Kanter, now in his third year at the Justice Department, along with the Federal Trade Commission has led a tougher antitrust approach, suing tech groups like Google and Apple for what the US government claims are unfair monopolies in services, including app stores, search engines. and digital advertising. He has worked closely with FTC Chairwoman Lina Khan.

He said regulators were looking at the generative AI sector and examining the competitive landscape in microchips.

Kanter said the GPUs needed to train LLMs had become a "scarce resource." Nvidia dominates sales of cutting-edge GPUs and its market capitalization overtook that of Apple on Wednesday to become the world’s second most valuable listed company.

Kanter pointed to government initiatives to boost domestic manufacturing, including $39 billion in incentives in the Chip Act, but added that antitrust regulators were looking at how chipmakers decide to share their most advanced products amid demand unbridled.

"One of the things to think about is the conflict of interest, a big toe on the scale because they’re afraid to enable a competitor or they’re helping to support a client," Kanter said. "If decisions are made that show companies don’t care about maximizing profits or generating shareholder value, but more about looking at competitive consequences," then that would be a problem.

Since the sensational release of OpenAI’s ChatGPT chatbot in November 2022, an arms race has erupted as companies rush to secure multi-billion dollar partnerships with some of the most promising AI companies and those building models and applications based on the technology.

Emblematic of such deals is Microsoft’s $13 billion investment in OpenAI, which came with rights to the start-up’s intellectual property and a share of its profits, but fell short of a full buyout.

However, the FTC, as well as UK and EU competition watchdogs, have said they will investigate the relationship alongside Google and Amazon’s multibillion-dollar deals with rival Anthropic.

In March, Microsoft CEO Satya Nadella hired Mustafa Suleyman, the founder of another AI start-up called Inflection, and most of his 70-person staff to create a new consumer AI unit. Some industry watchers saw the deal as a tactic to circumvent antitrust laws and escape an official investigation.

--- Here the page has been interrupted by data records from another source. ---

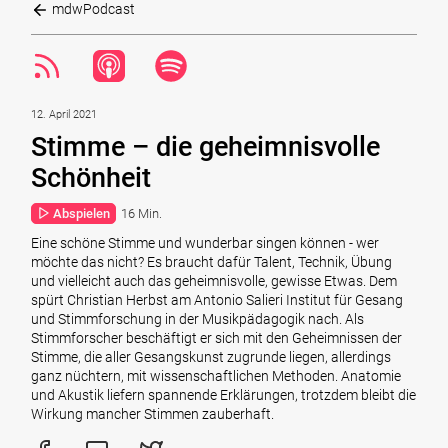
mdwPodcast
12. April 2021
Stimme – die geheimnisvolle
Schönheit
Abspielen
16 Min.
Eine schöne Stimme und wunderbar singen können - wer
möchte das nicht? Es braucht dafür Talent, Technik, Übung
und vielleicht auch das geheimnisvolle, gewisse Etwas. Dem
spürt Christian Herbst am Antonio Salieri Institut für Gesang
und Stimmforschung in der Musikpädagogik nach. Als
Stimmforscher beschäftigt er sich mit den Geheimnissen der
Stimme, die aller Gesangskunst zugrunde liegen, allerdings
ganz nüchtern, mit wissenschaftlichen Methoden. Anatomie
und Akustik liefern spannende Erklärungen, trotzdem bleibt die
Wirkung mancher Stimmen zauberhaft.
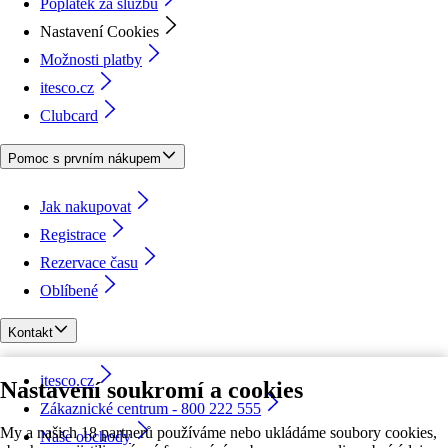
Poplatek za službu
Nastavení Cookies
Možnosti platby
itesco.cz
Clubcard
Pomoc s prvním nákupem
Jak nakupovat
Registrace
Rezervace času
Oblíbené
Kontakt
itesco.cz
Nastavení soukromí a cookies
Zákaznické centrum - 800 222 555
My a našich 18 partnerů používáme nebo ukládáme soubory cookies,
Naše obchody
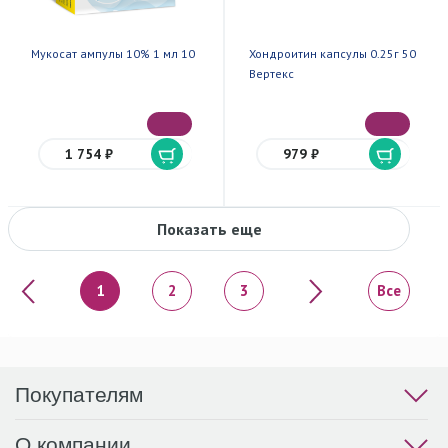
Мукосат ампулы 10% 1 мл 10
Хондроитин капсулы 0.25г 50
Вертекс
1 754 ₽
979 ₽
Показать еще
«
»
1
2
3
Все
Покупателям
О компании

"Acqui-angers are something that antitrust enforcers" will be looking at, Kanter said, while declining to comment on any specific transactions. "We are not using stylistic or formal features like these companies [explain these deals]. What we look at are market realities.

"We are focused on the facts. If the form is different but the substance is the same, then we will not hesitate to act," he added. "We look at what are the raw materials to produce a product. Whether it’s steel or engineers, it fits within the traditional paradigm of what we’re interested in."

Microsoft has pushed back against allegations that it exercises undue influence or de facto control through its investments and cloud computing services. It has also invested in France’s Mistral and put $1.5 billion into Abu Dhabi’s AI group G42.

"The partnerships we are pursuing have significantly increased competition in the market," technology group president Brad Smith told the FT. "I could argue that Microsoft’s partnership with OpenAI has created this new AI market," and without its help, the start-up "wouldn’t have been able to train or distribute its models."

Asked why Microsoft didn’t buy Inflection, he said: “We didn’t want to own the company. We wanted to hire some of the people who worked at the company.”